4 of the Top Clean Energy Projects in the MENA Region

4 of the Top Clean Energy Projects in the MENA Region

Countries in the Middle East and North Africa (MENA) region are investing heavily in renewable energy infrastructure projects to harness the power of the sun and wind. Some of the largest investments are in solar energy parks. Here are four of the region’s most ambitious solar energy projects:

1. Noor 1, Morocco

Noor 1 is the first phase of a four-part solar energy complex located in the Saharan desert of Morocco near the city of Ouarzazate. The Ouarzazate Solar Complex (OSC) is expected to be completed in 2018, when it will have a capacity of 580 megawatts. This level of output could potentially support over a million people, thus making it possible for Morocco to export solar energy to other countries in Europe and Africa. Upon completion, the OSC will be approximately the same size as Rabat, Morocco’s capital.

Noor1 power station
Image by Takver | Flickr

The OSC will reduce Morocco’s dependence on other sources for its energy needs. The energy provided by the OSC will help to cut Morocco’s oil consumption by 2.5 million tons and diminish its annual carbon emissions by more than 750,000 tons.

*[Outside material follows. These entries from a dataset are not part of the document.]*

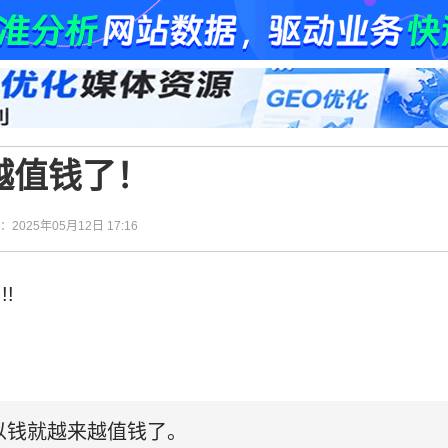
越值钱了！
间：2025年05月12日 17:16
!
以钱就越来越值钱了。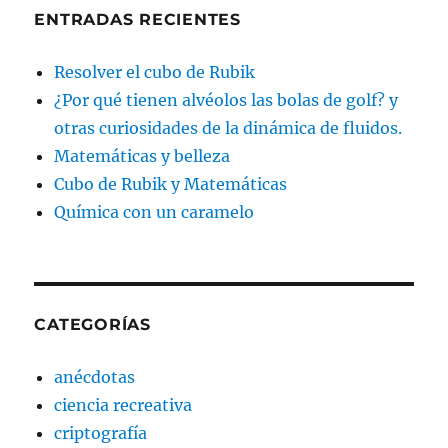
ENTRADAS RECIENTES
Resolver el cubo de Rubik
¿Por qué tienen alvéolos las bolas de golf? y
otras curiosidades de la dinámica de fluidos.
Matemáticas y belleza
Cubo de Rubik y Matemáticas
Química con un caramelo
CATEGORÍAS
anécdotas
ciencia recreativa
criptografía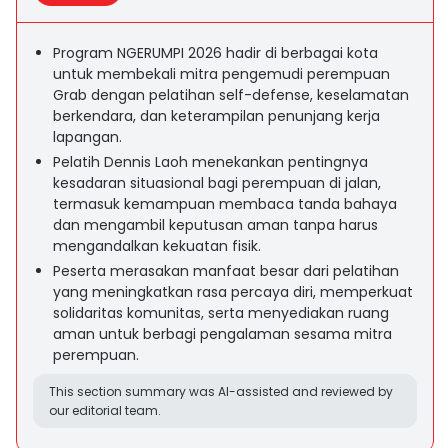
Program NGERUMPI 2026 hadir di berbagai kota
untuk membekali mitra pengemudi perempuan
Grab dengan pelatihan self-defense, keselamatan
berkendara, dan keterampilan penunjang kerja
lapangan.
Pelatih Dennis Laoh menekankan pentingnya
kesadaran situasional bagi perempuan di jalan,
termasuk kemampuan membaca tanda bahaya
dan mengambil keputusan aman tanpa harus
mengandalkan kekuatan fisik.
Peserta merasakan manfaat besar dari pelatihan
yang meningkatkan rasa percaya diri, memperkuat
solidaritas komunitas, serta menyediakan ruang
aman untuk berbagi pengalaman sesama mitra
perempuan.
This section summary was AI-assisted and reviewed by
our editorial team.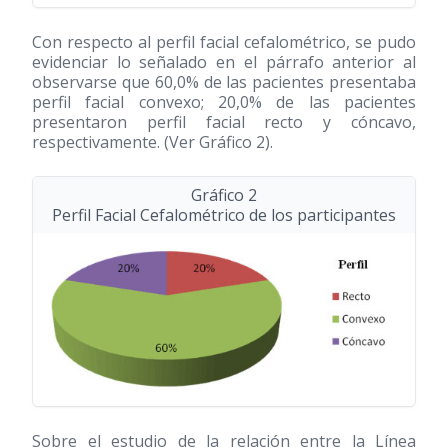
Con respecto al perfil facial cefalométrico, se pudo
evidenciar lo señalado en el párrafo anterior al
observarse que 60,0% de las pacientes presentaba
perfil facial convexo; 20,0% de las pacientes
presentaron perfil facial recto y cóncavo,
respectivamente. (Ver Gráfico 2).
Gráfico 2
Perfil Facial Cefalométrico de los participantes
Sobre el estudio de la relación entre la Línea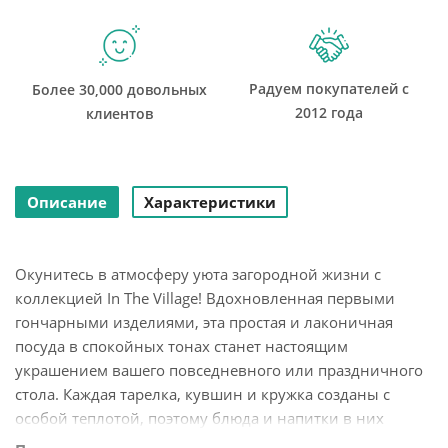
Радуем покупателей с
Более 30,000 довольных
2012 года
клиентов
Описание
Характеристики
Окунитесь в атмосферу уюта загородной жизни с
коллекцией In The Village! Вдохновленная первыми
гончарными изделиями, эта простая и лаконичная
посуда в спокойных тонах станет настоящим
украшением вашего повседневного или праздничного
стола. Каждая тарелка, кувшин и кружка созданы с
особой теплотой, поэтому блюда и напитки в них
выглядят намного привлекательнее и аппетитнее.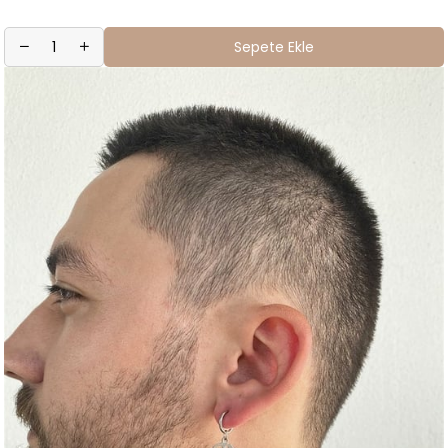
Sepete Ekle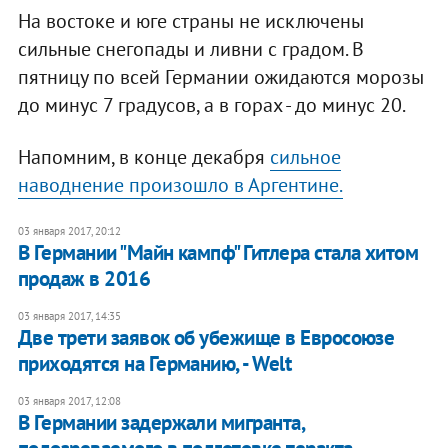
На востоке и юге страны не исключены
сильные снегопады и ливни с градом. В
пятницу по всей Германии ожидаются морозы
до минус 7 градусов, а в горах - до минус 20.
Напомним, в конце декабря
сильное
наводнение произошло в Аргентине.
03 января 2017, 20:12
В Германии "Майн кампф" Гитлера стала хитом
продаж в 2016
03 января 2017, 14:35
Две трети заявок об убежище в Евросоюзе
приходятся на Германию, - Welt
03 января 2017, 12:08
В Германии задержали мигранта,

Covering nearly 2 square miles, Noor 1 is home to half-a-million solar mirrors. The mirrors direct the sun’s light toward a liquid that then becomes steam, which powers turbines. The turbines can be used to produce electricity or warm up special salts that will hold the energy in storage tanks for use at night. The Noor 1 phase of the complex contributes 160 megawatts to the total 580 megawatt capacity.

Nearly $4 billion has been provided by various sources to support the OSC project. The World Bank, the Moroccan government, and the European Investment Bank are some of the project’s investors. The Noor 1 phase of the project cost about $700 million.

Noor 1 and the OSC are part of Morocco’s goal to obtain more than 40 percent of its power from renewable sources by the year 2020.

  1. Mafraq 1 Solar Plant, Jordan

Like Morocco, Jordan is also seeking to increase its renewable energy resources by the year 2020.

One part of this effort is the Mafraq 1 Solar Plant, which is currently under construction in northern Jordan. The solar photovoltaic (PV) plant will have a capacity of 50 megawatts. Mafraq 1, which is scheduled to begin operations in 2018, will provide 40,000 Jordanian homes with electricity at just under 7 cents per kilowatt hour, much lower than the country’s average energy prices.

The construction of Mafraq 1 is being led by Fotowatio Renewable Ventures, a branch of Abdul Latif Jameel Energy. The project is being funded with $76 million from the International Finance Corporation, $8 million from the Europe Arab Bank, and additional funds from Finnish and Dutch companies.

Mafraq 1 is expected to have a positive effect on the country. In addition to reducing carbon emissions by 80,000 metric tons annually, the plant will create more than 200 construction jobs.

  1. Scatec Solar Plants, Egypt

solar panelsSix solar plants are under construction in Egypt. Three are located in the Benban region of the southeast, while two are situated in the Zafarana region to the northeast. The plants in Benban will have a total capacity of 150 megawatts, while those in Zafarana will have a capacity of 100 megawatts.

Egypt’s solar program remains in its infancy. The country’s goal is to install 2 gigawatts of PV panels in 40 separate solar complexes as part of its solar FiT program. By 2020, the country hopes to obtain 20 percent of its power from renewable sources.

Scatec Solar will construct, own, and manage the plants at Benban and Zafarana for 25 years, according to an agreement signed by SSO and its partners. The company has committed $600 million to this project over two years, and the plants aim to generate about $60 million in revenue annually. SSO’s work in Egypt is expected to diminish the country’s yearly carbon emissions by 300,000 tons.

  1. Mohammed bin Rashid Al Maktoum Solar Park, UAE

Mohammed bin Rashid Al Maktoum Solar Park in Dubai, which is expected to become the largest solar power plant in the world, could potentially generate 5,000 megawatts of electricity by 2030.

The project was launched by the Dubai Electricity and Water Authority in 2012. The 77-square-meter park is expected to reduce the country’s carbon emissions by more than 6 million tons.

The solar park, whose first phase became operational in 2013, currently generates 13 megawatts of electricity. More than 150,000 photocells and 13 transformers work to provide more than 28 million kilowatt hours of power each year.

The second phase of the solar park will be much larger, with the expectation that it will produce 200 megawatts of clean energy. The solar park is expected to power 50,000 homes in the city through more than 2 million photovoltaic solar panels.

The third and largest phase of the solar park, which will produce 800 megawatts of electricity, is expected to be completed by 2020.